Он ложился на кровать, закрывал глаза и старался заглянуть в глубь души, ожидая, что откроются внутренние очи, и он узрит небывалые, невиданные прежде картины. Но внутреннее зрение лишь повторяло внешнее. Виделась все та же сухая саванна Мозамбика, заминированная пустошь «аэродрома подскока», и крохотный, похожий на стрекозу, самолет приземляется, блестя винтом. Душная никарагуанская сельва в горячих болотах, и он раздвигает грудью липкую тину, неся на плече ствол миномета. Красные песчаники на берегу океана в провинции Кунене, советник ангольской бригады глотает из горла виски, подбрасывает бутылку, разбивая стекло автоматной очередью, а он своим сильным заостренным телом ныряет в ледяной океан, плывет среди розовых камней, хватая руками ленивую скользкую рыбу.

Внутренние очи оставались запечатанными.
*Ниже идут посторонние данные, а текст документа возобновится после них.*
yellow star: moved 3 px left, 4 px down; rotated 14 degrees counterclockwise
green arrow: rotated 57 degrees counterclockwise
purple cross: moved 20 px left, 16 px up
А внешние подвергались воздействию оптических приборов, лучей, лазерных вспышек, которые были бессильны перед Тем, Кто затмил ему зрение. Взял в невидимую длань его прозрачный, вдоволь насмотревшийся глаз, стиснул, пропуская сквозь пальцы стеклянную влагу, и лишь сверкнул в пустоте серебряный крестик штурмовика, наносящего удар по Герату.

* * *

Он вернулся из клиники домой, сосредоточенный и спокойный, позволяя ухаживать за собой приезжающим детям. Смотрел, как розовеет в вечернем воздухе зимняя Москва, словно прощался с нею. Видел, как начинает льдисто мерцать высотное здание на площади Восстания, похожее на голубую, высеченную изо льда скульптуру. Прощался с оттенками розового, золотого, зеленого. Чутко ждал, когда к нему явится Тот, Кто позволял ему напоследок налюбоваться на этот мир.

На его столе красовалась небольшая ваза из синего стекла, прозрачная, рукотворная, с вкраплением пузырьков, с хрупкими стеклянными нитями, оставшимися от трубочки стеклодува. Это было знаменитое гератское стекло с особыми переливами лазури, оттенками зелени и морской синевы, возникавшими от добавлений в расплавленное стекло горных изумрудов и лазуритов. Среди шатров и дуканов гератского рынка, среди черной, как вар, толпы была мастерская стеклодува. Бесцветным пламенем сиял раскаленный тигель. Плескалась вялая жидкость стекла. Краснолицый стеклодув наматывал на длинную трубку прозрачный шар света. Дул в него, расширяя щеки и выпучивая фиолетовые глаза, словно играл на флейте. Шар расширялся, из белого превращался в алый. Начинал темнеть, зеленеть. Мастер ударом ножа откалывал хрустальную пуповинку. И ваза, окруженная лазурным сиянием, остывала на верстаке, словно крохотная спустившаяся из неба планета.

Суздальцев ощупывал вазу пальцами, чувствуя ее хрупкость и колкость. Приближал лицо, наслаждаясь той особой, мусульманской синевой, в которой присутствовало божественное свечение, вызывавшее в душе сладостное благоговение. Поворачивал вазу, любуясь игрой пузырьков. Стекло сохранило в себе воздух Герата, в котором высились смуглые изразцовые минареты, сухо и ярко желтели глинобитные дома Деванчи, на клумбе, перед мечетью краснели розы, колонна бронетехники, разведя пушки «елочкой», втягивалась в узкую улицу, и он, нагнувшись с брони, сорвал вялую душистую розу.